The toy continued to inspire memes and social media posts on Instagram, Twitter, and TikTok, and is a popular product in numerous territories. A subreddit with over 103,000 members dedicated to Blåhaj was made, where people post memes and images of their Blåhajs "doing silly things". Blåhajs also made a brief appearance in the Marvel Studios-produced television series Hawkeye.

In September 2021, concerns arose after Twitter accounts representing IKEA in Ireland and Singapore suggested, in response to customer inquiries, that Blåhaj would be discontinued in April 2022. These worries intensified as the toy was reported to be out of stock or delisted from IKEA stores in China, Taiwan, and Singapore. The news prompted a significant social media reaction, with "Blåhaj" trending for several days as fans expressed fears of the toy becoming "extinct". A subreddit named r/savetheBlåhaj was made, and a petition on Change.org was started to keep Blåhaj in production, which over 7,000 people signed.
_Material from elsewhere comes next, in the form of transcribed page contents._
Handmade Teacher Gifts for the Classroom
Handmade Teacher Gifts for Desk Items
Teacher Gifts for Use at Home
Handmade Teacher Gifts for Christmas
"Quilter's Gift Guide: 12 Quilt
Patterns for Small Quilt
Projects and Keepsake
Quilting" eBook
Subsequently, IKEA's USA Twitter account affirmed the toy's continued availability in the United States, and IKEA's Media Relations team later clarified that Blåhaj was not being discontinued globally. They explained that the delistings and stock issues in some countries were due to temporary supply chain disruptions due to the COVID-19 pandemic.

Following this, fans reacted with mock outrage when IKEA stores in Hong Kong showcased Blåhaj in a demonstration of vacuum packing bags, jokingly acting as if flattening them was an act of cruelty.
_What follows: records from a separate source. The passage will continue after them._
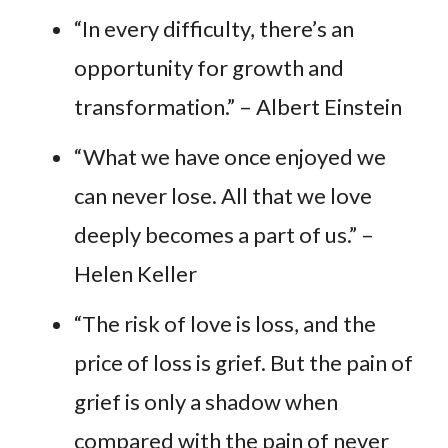
“In every difficulty, there’s an
opportunity for growth and
transformation.” – Albert Einstein
“What we have once enjoyed we
can never lose. All that we love
deeply becomes a part of us.” –
Helen Keller
“The risk of love is loss, and the
price of loss is grief. But the pain of
grief is only a shadow when
compared with the pain of never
In 2021, IKEA rented out 170 sqft apartments in Tokyo, Japan for ¥99 each. To promote the apartments, IKEA worked with Wieden+Kennedy to produce a three episode series starring Blåhaj, called Tiny Homes. In the series, Blåhaj is depicted as a real estate agent as he attempts to find someone to live in his tiny apartment. Along with the series, IKEA opened the "Blåhaj real estate offices" in their Shinjuku location from November 11 through November 30, 2021, so people could learn about the apartments.

In November 2022, IKEA Canada hosted a giveaway offering transgender people a special edition Blåhaj in the colors of the transgender flag, with their name embroidered on their fin. One of these was gifted to a sexual health center in Halifax, Nova Scotia.
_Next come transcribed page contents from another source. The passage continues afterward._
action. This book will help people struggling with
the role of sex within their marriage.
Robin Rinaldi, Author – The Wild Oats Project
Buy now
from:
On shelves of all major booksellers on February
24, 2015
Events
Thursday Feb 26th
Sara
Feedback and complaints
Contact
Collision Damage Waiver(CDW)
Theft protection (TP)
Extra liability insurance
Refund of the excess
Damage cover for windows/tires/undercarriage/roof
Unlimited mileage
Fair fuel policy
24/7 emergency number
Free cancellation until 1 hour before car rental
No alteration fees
For pride month in June of 2026, IKEA Spain's official YouTube channel posted a video announcing the BLÅHAJ empathy manual. This included a PDF document labelled 'BLÅHAJ Manual de empatía,' which is uploaded on the IKEA website. The manual does not contain assembly instructions; instead it has "small keys for taking prejudice apart," as it teaches the reader how to be more understanding to people of the LGBTQ+ community. Made in collaboration with Federación Estatal LGTBI+, the Spanish State LGTBI+ Federation, it is the first IKEA plush to have an instruction manual.